Dienstag, 2. April 2024

Der Easyjet Set

Mit dem Aufkommen der düsengetriebenen Passagierflugzeuge und dem zunehmenden Wohlstand in den 1950er Jahren entstand eine neue, welt­umspannende Partyszene. Ihre Teilnehmer – Playboys, Künstler, Prominente, Adlige und andere wohlhabende Nichtstuer - waren ständig mit Flugzeugen unterwegs zu exotischen Orten in Europa und Übersee, wie z.B. Cannes, Saint-Tropez, Portofino, St. Moritz, Gstaad, Acapulco, die Bahamas, Marbella oder Mykonos, wo sie von den ebenfalls neu aufge­kom­me­nen Paparazzi, vor allem für europäische Boulevardblätter, fotografiert wurden. Der Jet Set war geboren.

In den 1980er Jahren ebbte der Trend zwar ab, aber mit dem Zeitalter der Billig­flieger gab es eine Neuauflage: Den Easyjet Set. Die Angehörigen dieser Party­szene fliegen eben­falls um die Welt, oder zumindest durch Europa, immer auf der Suche nach einem neuen Party-Hotspot. Nur, dass sie nicht in der Ersten Klasse von (damals) sündhaft teuren Düsen­maschinen reisen, sondern mit preis­werten Billigflügen namhafter europäischer Billigflieger oder – wenn es sich um regionale Party-Hotspots oder die „letzte Meile“ zum Zielort handelt – mit dem Fernbus oder dem D-Ticket im Nah­verkehr. Einer der Billig­flieger ist die britische Flug­gesell­schaft „Easyjet“, die einen Teil des Namens beisteuert. Man erkennt Easyjet Setter oft daran, dass sie ein kleines Gepäckstück (Tasche oder Ruck­sack) mit den maxi­malen Abmessungen 40x20x25cm bei sich tragen.
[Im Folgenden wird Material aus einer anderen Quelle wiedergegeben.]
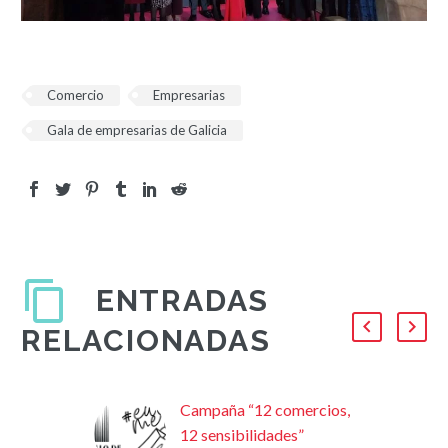
Comercio
Empresarias
Gala de empresarias de Galicia
ENTRADAS
RELACIONADAS
Campaña “12 comercios,
12 sensibilidades”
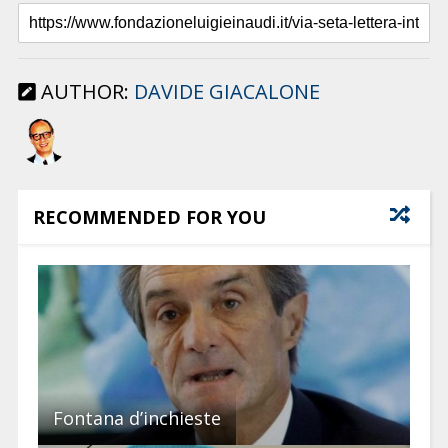
AUTHOR:
DAVIDE GIACALONE
RECOMMENDED FOR YOU
Fontana d’inchieste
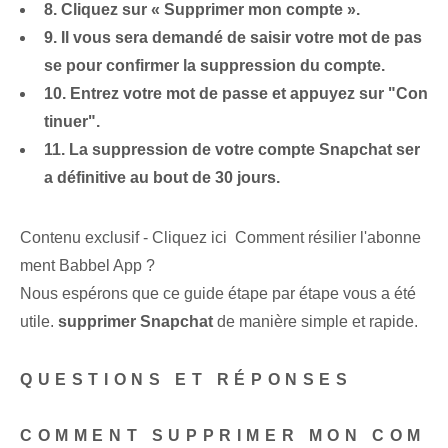
8. Cliquez sur « Supprimer mon compte ».
9. Il vous sera demandé de saisir votre mot de pas
se pour confirmer la suppression du compte.
10. Entrez votre mot de passe et appuyez sur "Con
tinuer".
11. La suppression de votre compte Snapchat ser
a définitive au bout de 30 jours.
Contenu exclusif - Cliquez ici Comment résilier l'abonne
ment Babbel App ?
Nous espérons que ce guide étape par étape vous a été
utile.
supprimer Snapchat
de manière simple et rapide.
QUESTIONS ET RÉPONSES
COMMENT SUPPRIMER MON COM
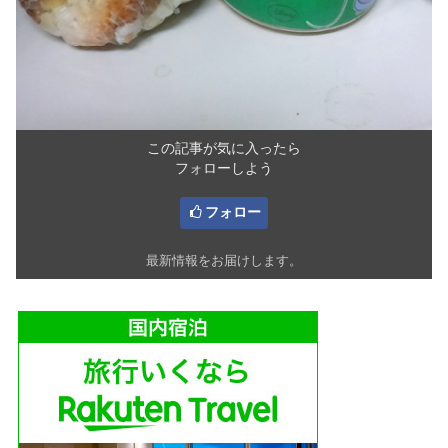
この記事が気に入ったら
フォローしよう
フォロー
最新情報をお届けします。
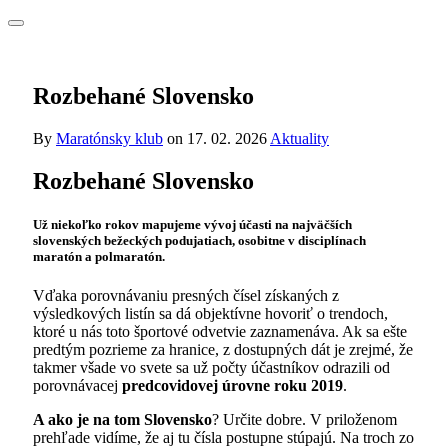
Rozbehané Slovensko
By
Maratónsky klub
on
17. 02. 2026
Aktuality
Rozbehané Slovensko
Už niekoľko rokov mapujeme vývoj účasti na najväčších
slovenských bežeckých podujatiach, osobitne v disciplínach
maratón a polmaratón.
Vďaka porovnávaniu presných čísel získaných z
výsledkových listín sa dá objektívne hovoriť o trendoch,
ktoré u nás toto športové odvetvie zaznamenáva. Ak sa ešte
predtým pozrieme za hranice, z dostupných dát je zrejmé, že
takmer všade vo svete sa už počty účastníkov odrazili od
porovnávacej
predcovidovej úrovne roku 2019
.
A ako je na tom Slovensko
? Určite dobre. V priloženom
prehľade vidíme, že aj tu čísla postupne stúpajú. Na troch zo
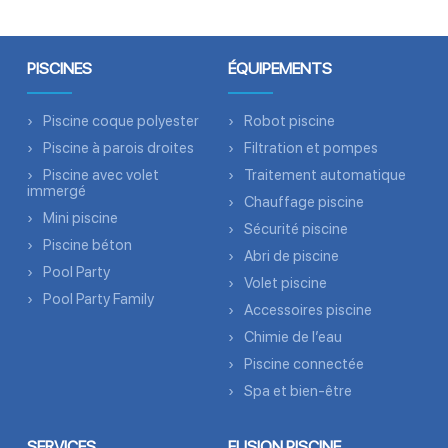
PISCINES
ÉQUIPEMENTS
Piscine coque polyester
Robot piscine
Piscine à parois droites
Filtration et pompes
Piscine avec volet
Traitement automatique
immergé
Chauffage piscine
Mini piscine
Sécurité piscine
Piscine béton
Abri de piscine
Pool Party
Volet piscine
Pool Party Family
Accessoires piscine
Chimie de l’eau
Piscine connectée
Spa et bien-être
SERVICES
FUSION PISCINE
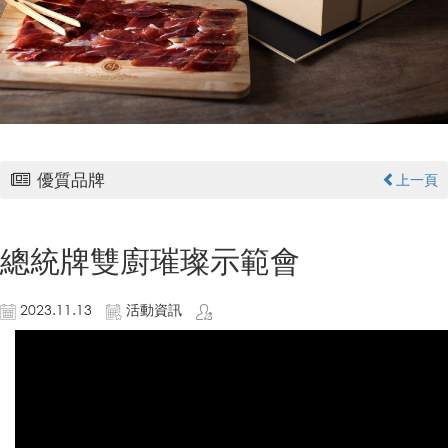
優質品牌
上一頁
總統牌雙廚璀璨示範會
2023.11.13
活動資訊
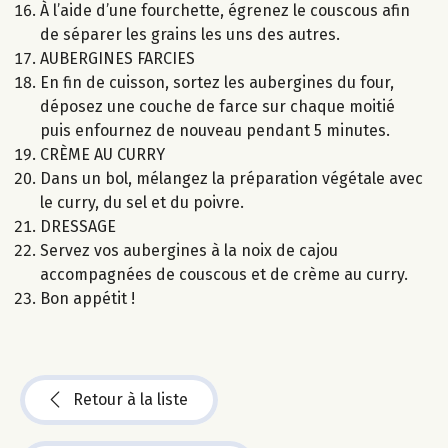
À l’aide d’une fourchette, égrenez le couscous afin
de séparer les grains les uns des autres.
AUBERGINES FARCIES
En fin de cuisson, sortez les aubergines du four,
déposez une couche de farce sur chaque moitié
puis enfournez de nouveau pendant 5 minutes.
CRÈME AU CURRY
Dans un bol, mélangez la préparation végétale avec
le curry, du sel et du poivre.
DRESSAGE
Servez vos aubergines à la noix de cajou
accompagnées de couscous et de crème au curry.
Bon appétit !
Retour à la liste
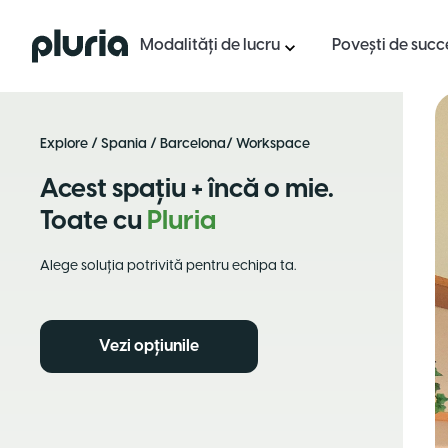
Logo Pluria
Modalități de lucru
Povești de succ
Explore
/
Spania
/
Barcelona
/ Workspace
Acest spațiu + încă o mie.
Toate cu
Pluria
Alege soluția potrivită pentru echipa ta.
Vezi opțiunile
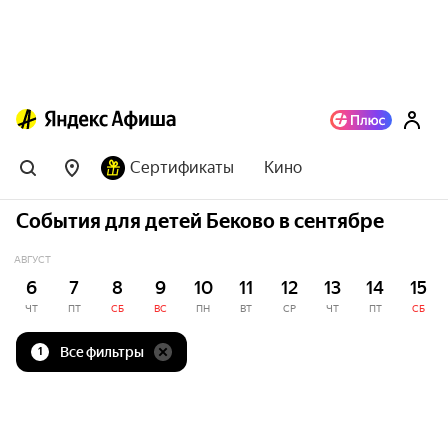
Сертификаты
Кино
События для детей Беково в сентябре
АВГУСТ
6
7
8
9
10
11
12
13
14
15
ЧТ
ПТ
СБ
ВС
ПН
ВТ
СР
ЧТ
ПТ
СБ
Все фильтры
1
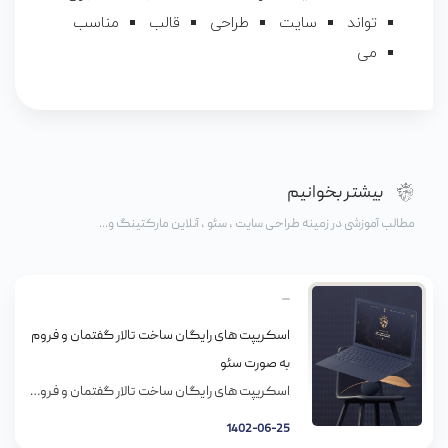
تواند
سایت
طراحی
قالب
مناسب
می
بیشتر بخوانیم
مطالب آموزشی در زمینه طراحی سایت ، سئو ، آنلاین مارکتینگ و...
اسکریپت های رایگان ساخت تالار گفتمان و فروم
به صورت سئو
اسکریپت های رایگان ساخت تالار گفتمان و فروم به صورت سئو در این مقاله سعی داریم که چند نمونه از نرم افزارهای رایگان ساخت فروم و تالار گفتگو که به صورت سئو طراحی شده اند را معرفی کنیم. اسکریپت های ساخت فروم در محیط وب بسیار هستند ولی در این مقاله سعی دارم دو اسکریپت […]
1402-06-25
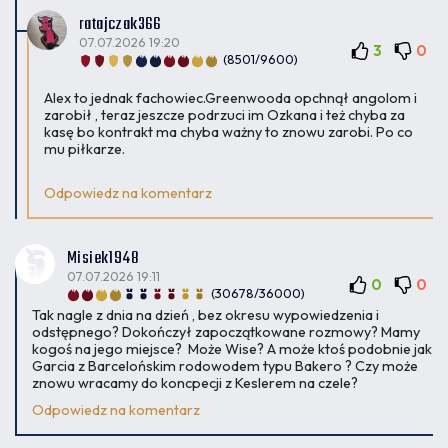
ratajczak366
07.07.2026 19:20
3
0
(8501/9600)
Alex to jednak fachowiec.Greenwooda opchnął angolom i
zarobił , teraz jeszcze podrzuci im Ozkana i też chyba za
kasę bo kontrakt ma chyba ważny to znowu zarobi. Po co
mu piłkarze.
Odpowiedz na komentarz
Misiek1948
07.07.2026 19:11
0
0
(30678/36000)
Tak nagle z dnia na dzień , bez okresu wypowiedzenia i
odstępnego? Dokończył zapoczątkowane rozmowy? Mamy
kogoś na jego miejsce? Może Wise? A może ktoś podobnie jak
Garcia z Barcelońskim rodowodem typu Bakero ? Czy może
znowu wracamy do koncpecji z Keslerem na czele?
Odpowiedz na komentarz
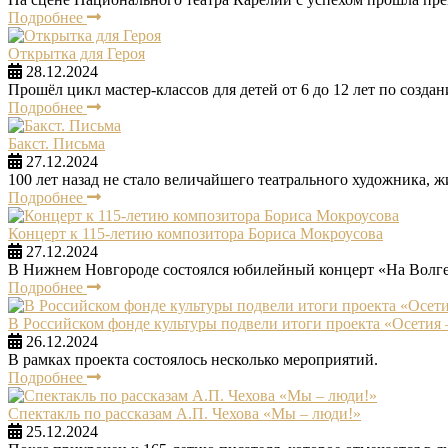
Подробнее
Открытка для Героя
28.12.2024
Прошёл цикл мастер-классов для детей от 6 до 12 лет по созд
Подробнее
Бакст. Письма
27.12.2024
100 лет назад не стало величайшего театрального художника, 
Подробнее
Концерт к 115-летию композитора Бориса Мокроусова
27.12.2024
В Нижнем Новгороде состоялся юбилейный концерт «На Волг
Подробнее
В Российском фонде культуры подвели итоги проекта «Осетия
26.12.2024
В рамках проекта состоялось несколько мероприятий.
Подробнее
Спектакль по рассказам А.П. Чехова «Мы – люди!»
25.12.2024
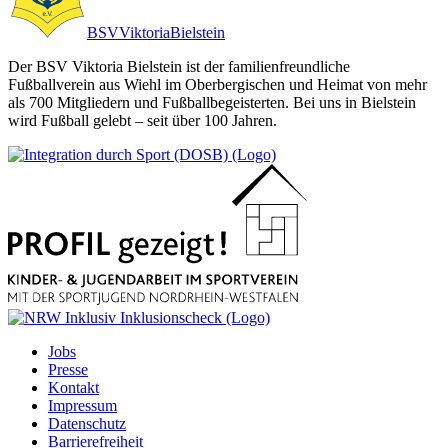
BSV
Viktoria
Bielstein
Der BSV Viktoria Bielstein ist der familienfreundliche
Fußballverein aus Wiehl im Oberbergischen und Heimat von mehr
als 700 Mitgliedern und Fußballbegeisterten. Bei uns in Bielstein
wird Fußball gelebt – seit über 100 Jahren.
Jobs
Presse
Kontakt
Impressum
Datenschutz
Barrierefreiheit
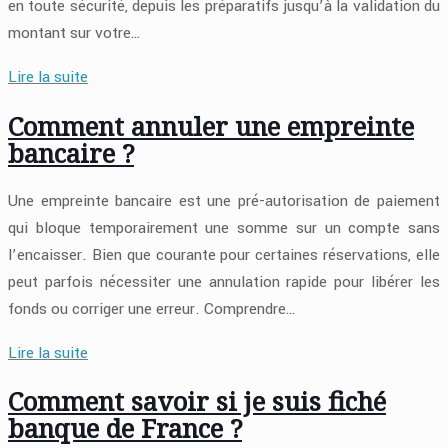
en toute sécurité, depuis les préparatifs jusqu’à la validation du
montant sur votre…
Lire la suite
Comment annuler une empreinte
bancaire ?
Une empreinte bancaire est une pré-autorisation de paiement
qui bloque temporairement une somme sur un compte sans
l’encaisser. Bien que courante pour certaines réservations, elle
peut parfois nécessiter une annulation rapide pour libérer les
fonds ou corriger une erreur. Comprendre…
Lire la suite
Comment savoir si je suis fiché
banque de France ?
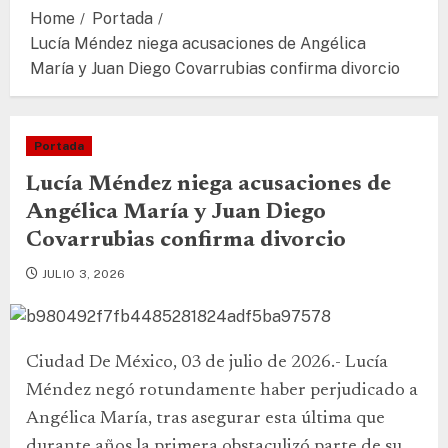
Home
Portada
Lucía Méndez niega acusaciones de Angélica
María y Juan Diego Covarrubias confirma divorcio
Portada
Lucía Méndez niega acusaciones de
Angélica María y Juan Diego
Covarrubias confirma divorcio
JULIO 3, 2026
Ciudad De México, 03 de julio de 2026.- Lucía
Méndez negó rotundamente haber perjudicado a
Angélica María, tras asegurar esta última que
durante años la primera obstaculizó parte de su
Das ist genau die Gepäckgröße, die bei den meisten Billig­flug­gesell­schaften unter den Vor­der­sitz passt und im Flug­preis inbegriffen ist.

Organisiert wird die Reise mit dem Smartphone; hier darf es auch schon mal ein teures iPhone sein. Statt in einer Flug­hafen­lounge oder irgendeinem VIP-Privat­club, ver­kehrt man im örtlichen „Star­bucks“ oder „Costa Coffee“ (not­falls tut es auch ein „McCafé“), wo man - neben Cappuccino Gran­de oder Caffè Misto mit Blaubeermuffin oder Cheesecake New York Style - gratis Wlan und gele­gent­lich auch Steckdosen vor­findet. Bezahlt wird natürlich mit der haus­eige­nen Kunden­karte oder App. Bei Vielen ist sogar schon der eigene Mehrweg-Kaffee-Thermo­becher zum Status­symbol ge­worden.

Am Zielort wohnt man möglichst preiswert, z.B. in einem Zimmer das man via Airbnb ge­bucht hat, in irgendeinem Hostel oder man verzichtet komplett auf ein Zimmer und über­nachtet direkt auf der Party. Da es heute kaum noch Paparazzi gibt und die wenigen Verbliebenen sich nicht für den Easy­jet Set interes­sie­ren, nutzt man sein eigenes Smart­phone, um auf der Party Selfies zu schießen und diese dann ir­gend­wo ins Internet hoch­zu­laden. Als Party-Loca­tion kommen alle möglichen Orte infrage. Aus­ge­fallene Orte sind besonders be­liebt, wie z.B. so­ge­nannte „Lost Places“ oder auch die Hohl­räume in einer Auto­bahn­brücke (z.B. in der A4, Schlin­gen­bach­tal­brücke bei Overath im Juni 2021). Oft sind die Eigen­tümer davon nicht be­geistert und nicht selten gibt es Schwierigkeiten mit ört­lichen Be­hör­den. Aber dann zieht man halt weiter zur nächsten Party.